Сплести свою жизнь заново
Зло, которое происходит снова и снова, рано или поздно становится привычным. И оттого вдвойне страшным: оно необратимо меняет личность. О сложностях исцеления от длительного травматического опыта мы говорим с нарративным практиком.
Psychologies: Вы 25 лет ведете частную практику и работаете в том числе с теми, кто переживал травмирующий опыт в течение долгого времени. У такой хронической травмы есть особенности?
Екатерина Жорняк: Чаще всего хроническая травма развивается в условиях пленения, неволи, когда страдающий человек не может покинуть это пространство. Например, вынужден находиться в насильственной семейной среде или режимном учреждении, в больнице или тюрьме. Он становится свидетелем побоев или сексуализированного насилия или сам оказывается жертвой буллинга в школе и моббинга на работе. В любом случае это события и действия, которые долго длятся или регулярно повторяются и которые он не может прекратить или изменить. Такие события имеют разрушительные последствия, которые некоторые специалисты определяют как комплексное ПТСР – это более тяжелая форма посттравматического стрессового расстройства, она отягощена множественными изменениями, в том числе в восприятии себя, отношениях с другими, и включает практики саморазрушения.
С чем связаны эти разрушительные последствия?

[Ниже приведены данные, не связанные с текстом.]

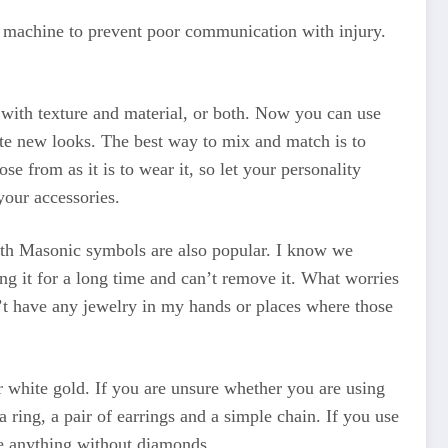
a machine to prevent poor communication with injury.
y with texture and material, or both. Now you can use
ate new looks. The best way to mix and match is to
e from as it is to wear it, so let your personality
your accessories.
ith Masonic symbols are also popular. I know we
ng it for a long time and can’t remove it. What worries
’t have any jewelry in my hands or places where those
r white gold. If you are unsure whether you are using
 ring, a pair of earrings and a simple chain. If you use
me anything without diamonds.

Длительный опыт насилия как бы отменяет человека. Он переживает себя как стертого, не способного дать ответ. На самом-то деле он не реагирует пассивно. Пусть он не отбивается, не кричит, но все-таки разными способами пытается сделать себе хорошо – он может замереть или закрыть глаза, спрятаться или даже потерять сознание, если ничего другого не остается. Это по-своему активные действия. Но поскольку эти попытки не меняют ситуацию в корне и перекрываются эпизодами, где абьюзер или буллер оказался сильнее, эта история сопротивления забывается. А запоминается как раз история поражения, когда он не смог ничего изменить. И это становится частью его идентичности. Наше представление об успехе часто основано на образах киногероев, которые в одиночку справляются с любыми сложностями, идут до конца и побеждают зло. Сравнивая себя с храбрыми героями, ребенок, да и взрослый, легко почувствует себя неудачником, если не смог защитить мать от ударов отца и выставить его за дверь.
И все его действия в таком случае теряют смысл?
Да. Между действиями и событиями рвутся связи. Вот есть события, а смысла у них никакого нет. События – пытки, буллинг, избиения, военные действия – оказываются настолько чудовищными, абсурдными, что приписать им какой-то разумный, приемлемый смысл уже невозможно. Домашние насильники интуитивно выбирают тактику, направленную на то, чтобы лишить жертву воли. Они хаотично делают противоположные по смыслу вещи: заботятся, а потом бьют, проявляют сострадание, а потом внезапно наказывают. В конце концов жертва перестает искать логику в таком поведении и просто извиняется, чтобы меньше били. Теряя способность наделять происходящее смыслом, она утрачивает ощущение контроля. Но в результате длительного травмирующего опыта происходит разрыв связей и на других уровнях, например между различными эпизодами жизни, которые до этого были связаны между собой. Рвутся связи с сообществом. Мало того что человек, переживший опыт травмы, изолирует себя сам, его окружение в ответ может также отстраняться, чем поддерживает у него негативные выводы о себе. Внутри систем памяти тоже происходят разрывы, в том числе диссоциации. Для того чтобы человек выжил, какие-то отделы памяти блокируются, и он просто не помнит некоторых событий или помнит их фрагментами. Или не переживает никаких эмоций: знакомые напоминают ему про его ужасный опыт, а он может при этом улыбаться или выглядеть как бы спокойно.